Miguel Diaz-Canel, 65, que sucedeu o falecido Fidel Castro e seu irmão Raul Castro como presidente em 2018, afirmou na sexta-feira que esperava que as conversações com os Estados Unidos ocorressem “sob os princípios de igualdade e respeito pelos sistemas políticos de ambos os países, soberania e autodeterminação”.
Escalada da pressão e consequências
Contudo, Donald Trump, após remover Nicolas Maduro do poder e se juntar a Israel no ataque ao Irã, tem abertamente especulado que Cuba seria a “próxima”.
Ele aumentou a pressão ao interromper todos os carregamentos de petróleo venezuelano para Cuba e ameaçar impor tarifas a qualquer país que venda petróleo à ilha.
Como resultado, Cuba afirma não ter recebido um carregamento de petróleo em três meses, e o país impôs um severo racionamento de energia, resultando em longos apagões.
Grande parte de sua economia parou.
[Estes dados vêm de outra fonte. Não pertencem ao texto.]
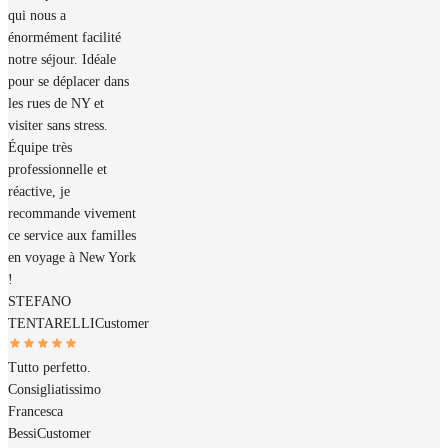
qui nous a
énormément facilité
notre séjour. Idéale
pour se déplacer dans
les rues de NY et
visiter sans stress.
Équipe très
professionnelle et
réactive, je
recommande vivement
ce service aux familles
en voyage à New York
!
STEFANO
TENTARELLI
Customer
Tutto perfetto.
Consigliatissimo
Francesca
Bessi
Customer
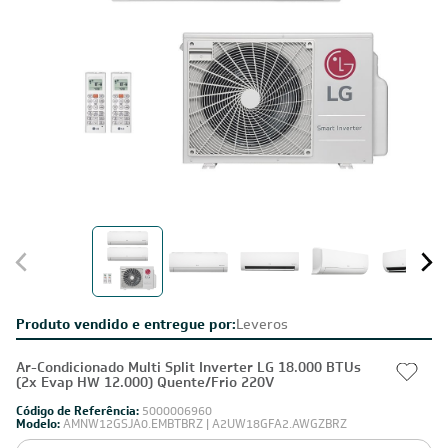
Produto vendido e entregue por:
Leveros
Ar-Condicionado Multi Split Inverter LG 18.000 BTUs
(2x Evap HW 12.000) Quente/Frio 220V
Código de Referência:
5000006960
Modelo:
AMNW12GSJA0.EMBTBRZ | A2UW18GFA2.AWGZBRZ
Na segunda-feira, a rede elétrica de Cuba colapsou, deixando o país de 10 milhões de pessoas sem energia.
No domingo, Donald Trump disse a repórteres a bordo do Air Force One: “Estamos conversando com Cuba, mas faremos o Irã antes de Cuba”.
Embora mais de uma dúzia de presidentes dos EUA, ao longo de décadas, tenham se oposto ao governo comunista de Cuba e criticado seu histórico de direitos humanos, Washington honrou sua promessa de não invadir Cuba ou apoiar uma invasão como parte do acordo com a União Soviética para resolver a crise dos mísseis cubanos de 1962.
A Casa Branca ainda não detalhou a base legal para qualquer possível intervenção em Cuba. O governo cubano não respondeu a um pedido de comentário.